Arts textuels

Faux-semblants

Je ne vais pas mentir : je suis heureuse. Je suis arrivée à Manchester-by-the-Sea hier. Il fait beau, le soleil est trop chaud et les gens sourient beaucoup. Moi aussi, je souris. Je parle en anglais avec une voix qui n’est pas la mienne, c’est peut-être les États-Unis qui la transforment. Elle est plus aigüe, comme soulagée de tout le poids habituel, comme s’il était permis de croire, ici, que tout est encore possible, que tout est encore à faire. Quand je dis quelque chose que je ne pense pas, je dis que j’ai mal compris, I’m sorry, my English is so bad, en ne le pensant pas vraiment. Je me sens loin de chez moi, loin de moi et je suis bien. 

Je regarde la mer en me laissant brûler au soleil et je pense à Francis Ponge et à ce qu’il a écrit sur l’eau. Je regarde la mer et je suis rassurée parce que c’est tellement grand. Je me dis que je devrais vivre près de l’eau, pour qu’en un coup d’œil, mes angoisses soient apaisées. Quand je regarde les immeubles, à Montréal, j’ai peine à respirer devant la fixité des choses. Tous les jours, à 11 h 11, je ferme les yeux et je souhaite que lorsque je les ouvrirai, les édifices se seront déplacés. 

J’ai faim. Je trouve un petit café presque désert près de la plage. Le serveur me sourit. 

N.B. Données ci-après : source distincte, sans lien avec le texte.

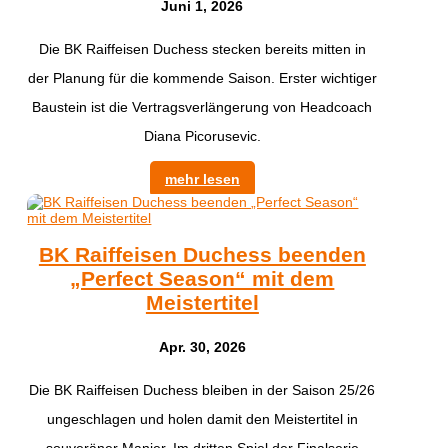
Juni 1, 2026
Die BK Raiffeisen Duchess stecken bereits mitten in
der Planung für die kommende Saison. Erster wichtiger
Baustein ist die Vertragsverlängerung von Headcoach
Diana Picorusevic.
mehr lesen
BK Raiffeisen Duchess beenden
„Perfect Season“ mit dem
Meistertitel
Apr. 30, 2026
Die BK Raiffeisen Duchess bleiben in der Saison 25/26
ungeschlagen und holen damit den Meistertitel in
souveräner Manier. Im dritten Spiel der Finalserie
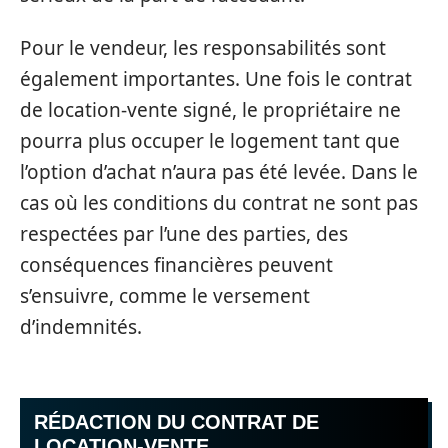
Pour le vendeur, les responsabilités sont
également importantes. Une fois le contrat
de location-vente signé, le propriétaire ne
pourra plus occuper le logement tant que
l’option d’achat n’aura pas été levée. Dans le
cas où les conditions du contrat ne sont pas
respectées par l’une des parties, des
conséquences financières peuvent
s’ensuivre, comme le versement
d’indemnités.
RÉDACTION DU CONTRAT DE
LOCATION-VENTE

-    Hi, I’ll have a latte, please. And a croissant.

-    It’ll be 8,50. 

Il ne cesse de me regarder en préparant mon café, il sourit bêtement. Il doit chercher quelque chose à me dire, ou c’est peut-être mon accent qui l’amuse. 

-    So where are you from?

-    Québec. I guess I don’t sound « American ». 

-    I like your accent, it’s very cute. 

Je serais bien restée plus longtemps à lui sourire et à parler avec un accent que j’exagère, mais je retourne près de l’eau. 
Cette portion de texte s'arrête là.